Ma, una delle cose più importanti è che l’ossitocina viene sprigionato, e fa da “collante”, nei legami affettivi che si instaurano tra le persone.
E’ importante stimolare la produzione di ossitocina fin dalla nascita, i genitori hanno un ruolo fondamentale.

Quando un genitore prende in braccio suo figlio dolcemente, o quando lo stringe a sé per consolarlo o quando lo aiuta a superare una difficoltà o quando giocano insieme divertendosi o anche quando il genitore ascolta attivamente le preoccupazioni di suo figlio, la produzione di ossitocina è molto alta.
In ambito psicologico, le terapie relazionali e le terapie corporee, riducono l’angoscia stimolando la produzione di ossitocina.
Infatti queste modalità terapeutiche vanno a compensare la mancanza di relazioni sociali positive che magari la persona in quel momento non sente di avere o non ha.
Un altro modi di liberare ossitocina è attraverso le immagini, addirittura in alcune ricerche si è dimostrato che bambini abbandonati spesso hanno delle allucinazioni positive o dei ricordi sensoriali che ne stimolano la produzione.

Gli effetti positivi dell’ossitocina sono stati scoperti anche grazie a delle ricerche che hanno evidenziato le conseguenze della mancanza dell’ormone in alcuni animali:
iniezioni di ossitocina nel cervello di animali aggressivi, riducono tali comportamenti (Panksepp, 1998). L’ossitocina, infatti, è un neutralizzatore dell’acelcolina che se presente a livelli alti può risultare tossica producendo atteggiamenti aggressivi;
alcuni sperimentatori hanno scatenato un comportamento materno in topi da laboratorio non gravidi, mentre hanno inibito il comportamento materno iniettando nelle stesse zone del cervello delle sostanze che bloccano l’ormone: le mamme topo tendevano a trascurare i piccoli fino a dimenticarsi di recuperarli se si allontanavano.

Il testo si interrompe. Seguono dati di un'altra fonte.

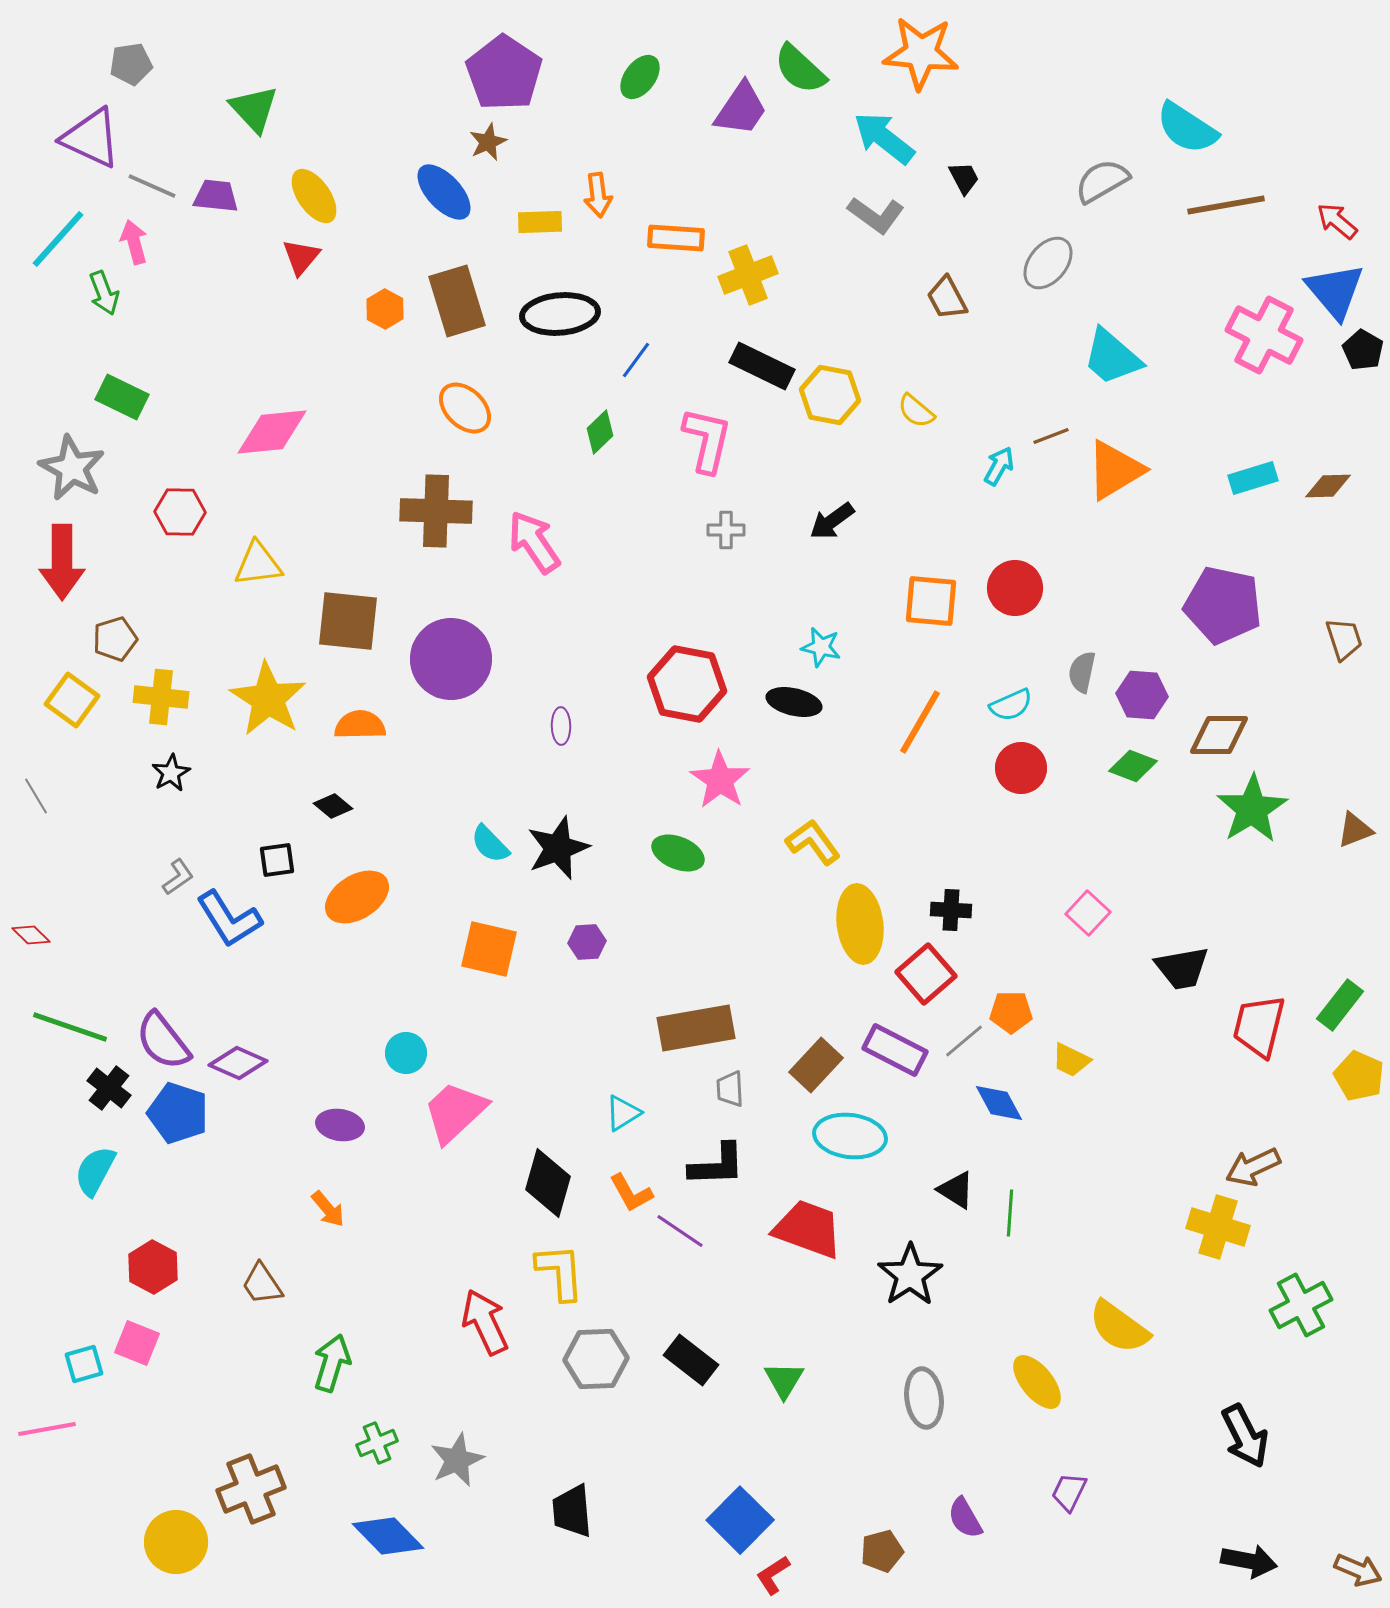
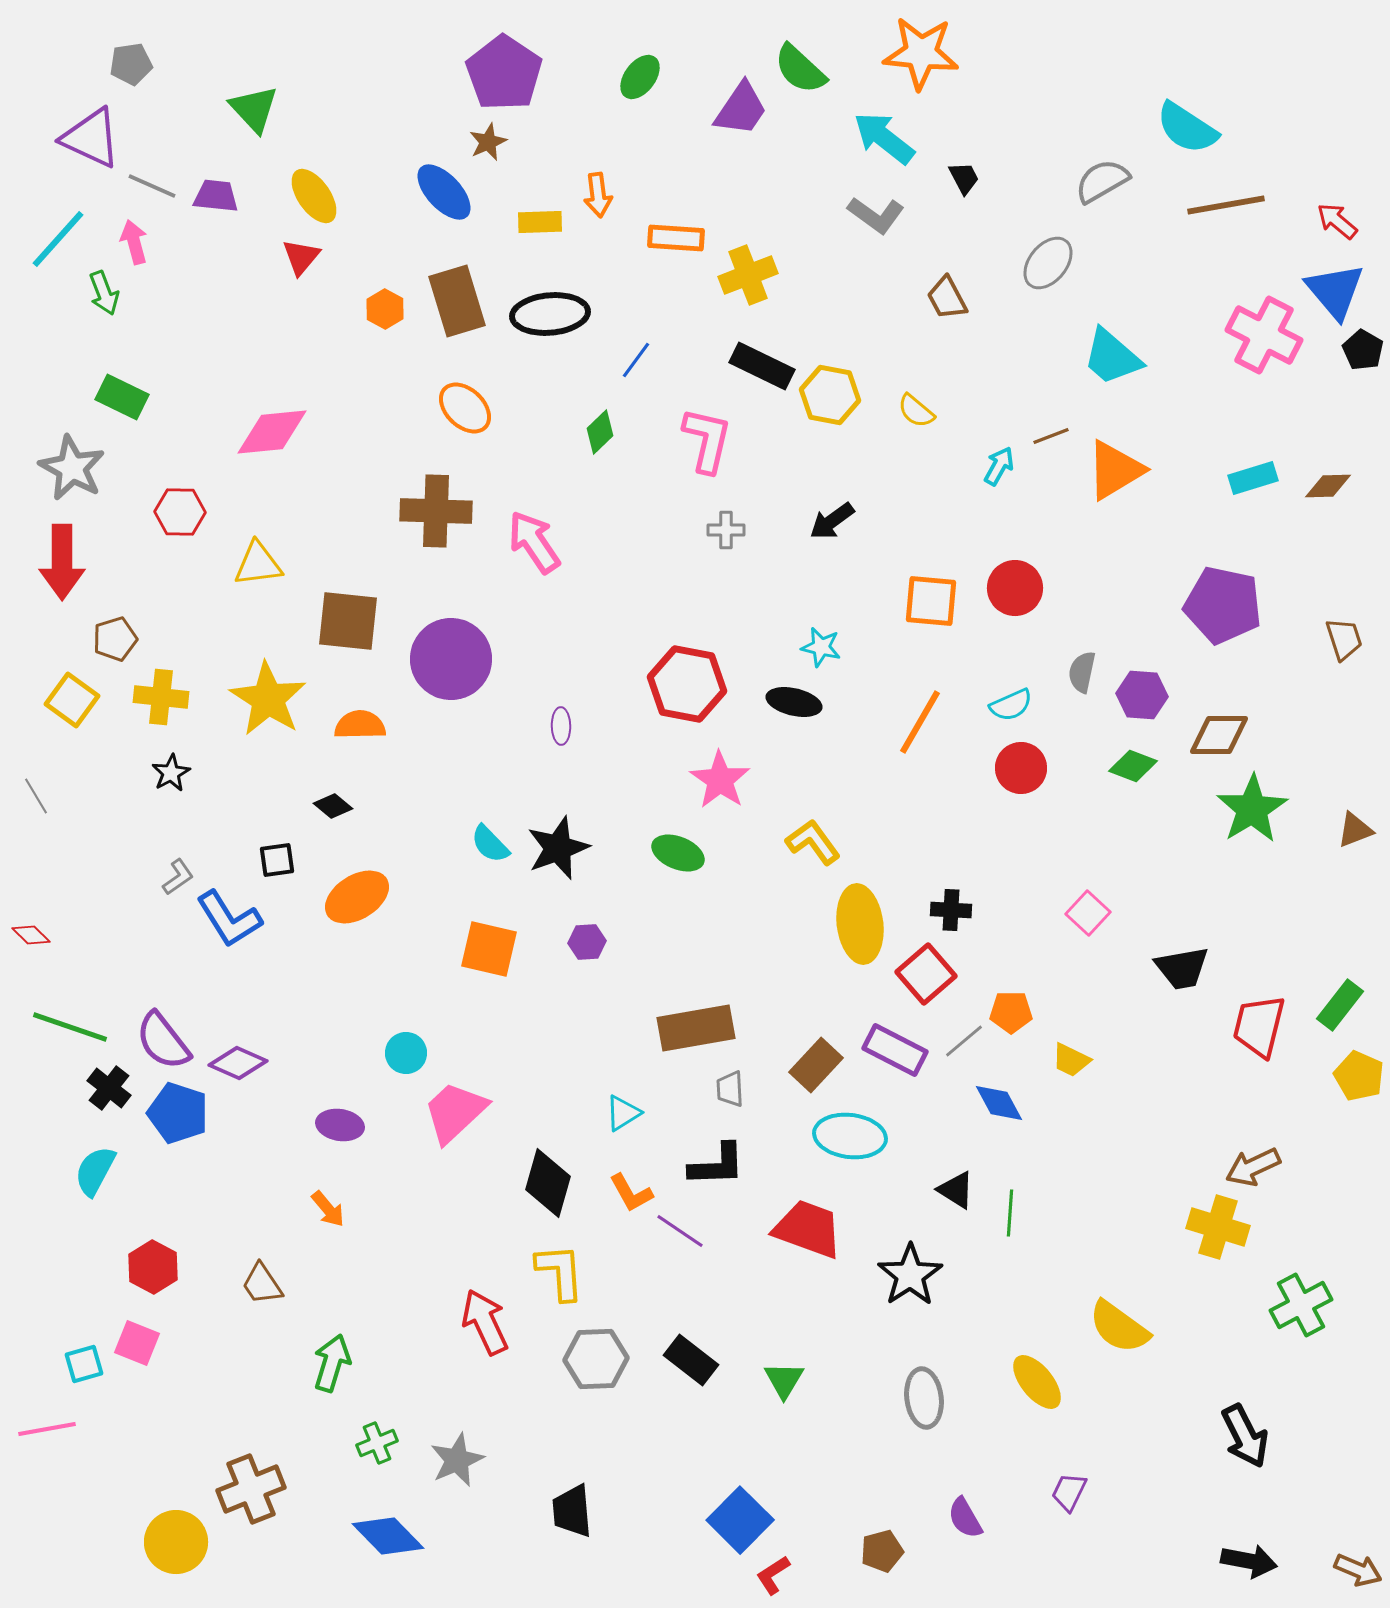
black ellipse at (560, 314): moved 10 px left
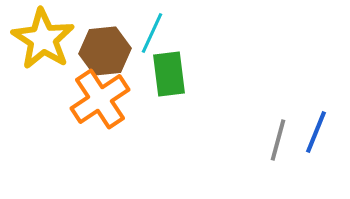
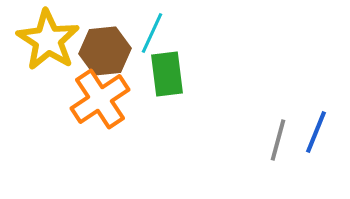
yellow star: moved 5 px right, 1 px down
green rectangle: moved 2 px left
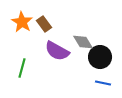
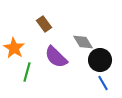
orange star: moved 8 px left, 26 px down
purple semicircle: moved 1 px left, 6 px down; rotated 15 degrees clockwise
black circle: moved 3 px down
green line: moved 5 px right, 4 px down
blue line: rotated 49 degrees clockwise
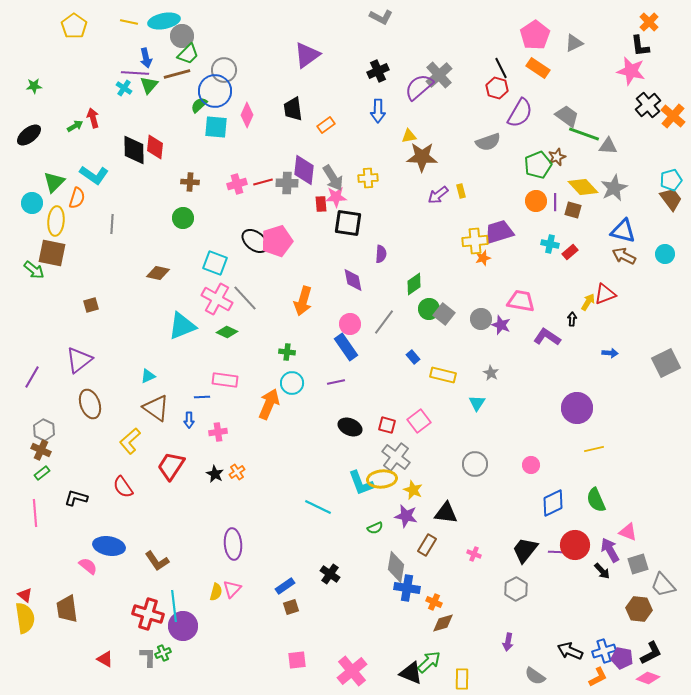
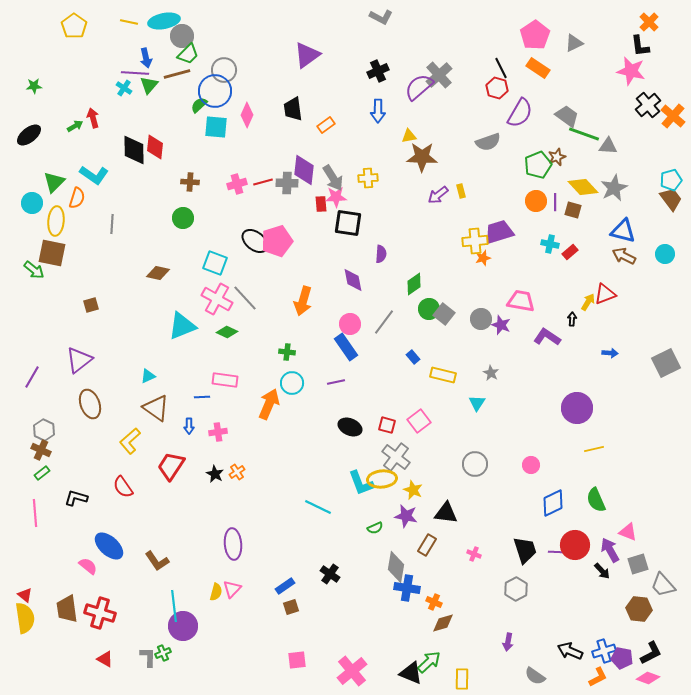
blue arrow at (189, 420): moved 6 px down
blue ellipse at (109, 546): rotated 32 degrees clockwise
black trapezoid at (525, 550): rotated 124 degrees clockwise
red cross at (148, 614): moved 48 px left, 1 px up
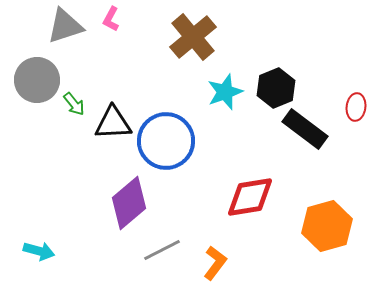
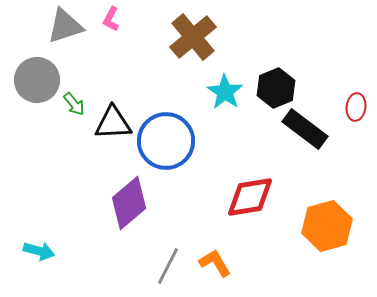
cyan star: rotated 18 degrees counterclockwise
gray line: moved 6 px right, 16 px down; rotated 36 degrees counterclockwise
orange L-shape: rotated 68 degrees counterclockwise
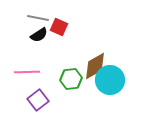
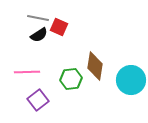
brown diamond: rotated 52 degrees counterclockwise
cyan circle: moved 21 px right
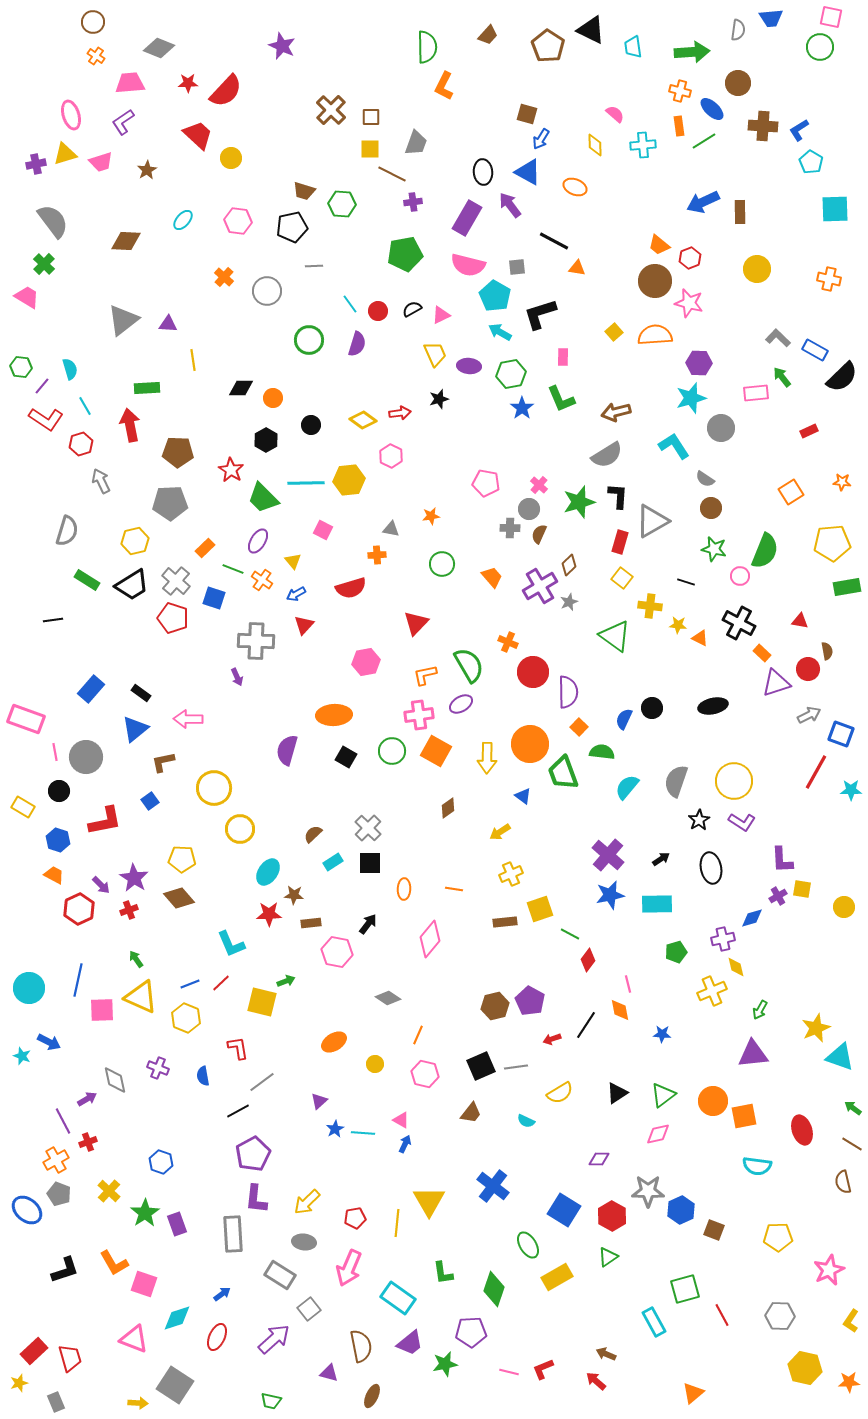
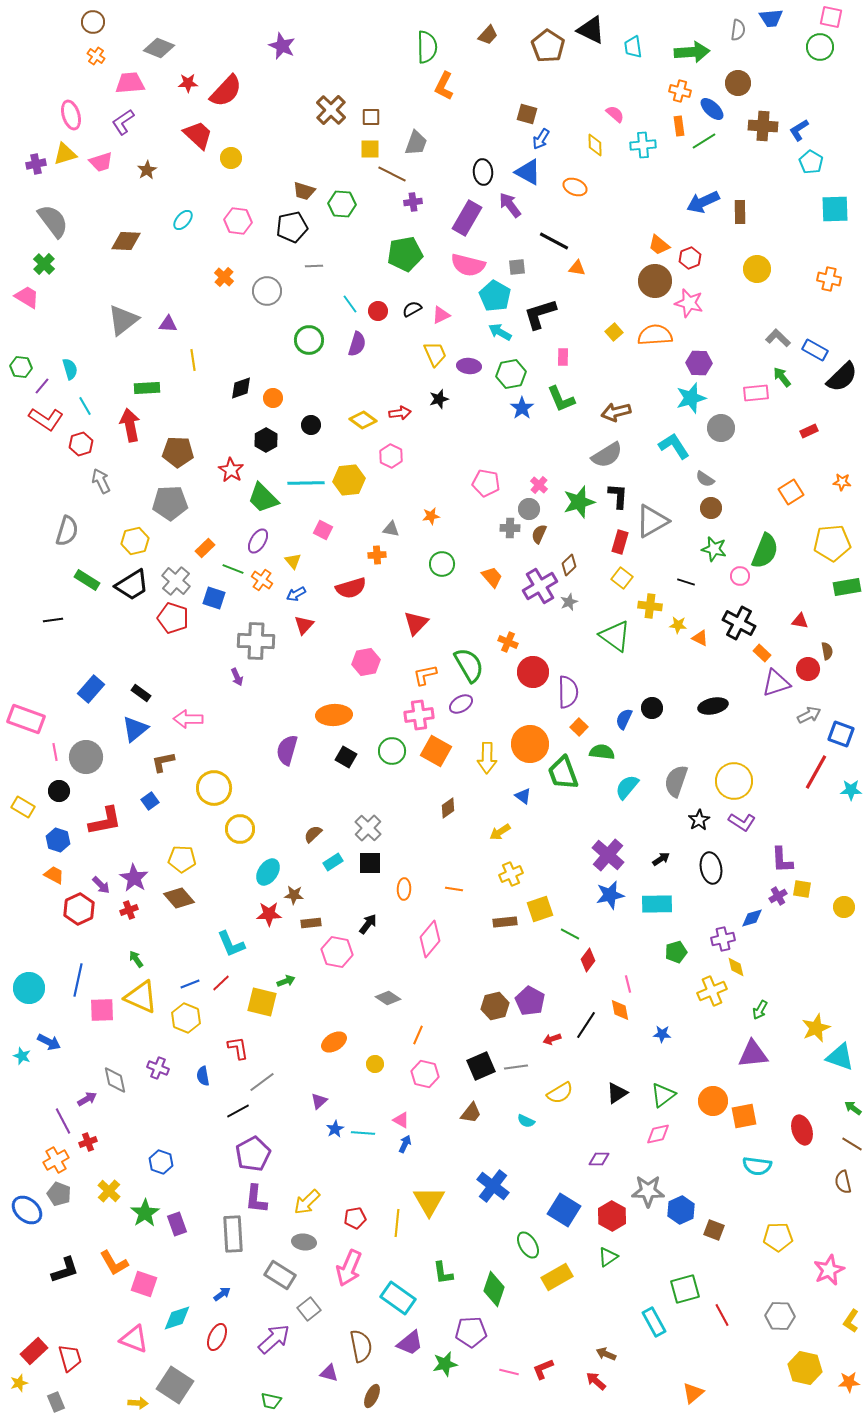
black diamond at (241, 388): rotated 20 degrees counterclockwise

I topi maschi, privati dell’ormone, tendono invece ad avere disturbi sociali e mostrano amnesia sociale.
Queste scoperte fanno luce anche su alcuni disturbi come l’autismo e la sindrome di Asperger, patologie caratterizzate da una notevole difficoltà in ambito sociale.
In alcune ricerche è stato dimostrato che ragazzi con autismo ad alto funzionamento a cui è stata somministrata ossitocina, non solo aumentavano i significati emotivi del linguaggio ma mostravano anche una riduzione di comportamenti ripetitivi.
Ed ecco che la produzione di ossitocina diventa fondamentale!
La somministrazione di ossitocina avviene per via venosa e intranasale, ma la sicurezza dei trattamenti deve essere ancora accertata prima di passare allo studio su pazienti in età infantile.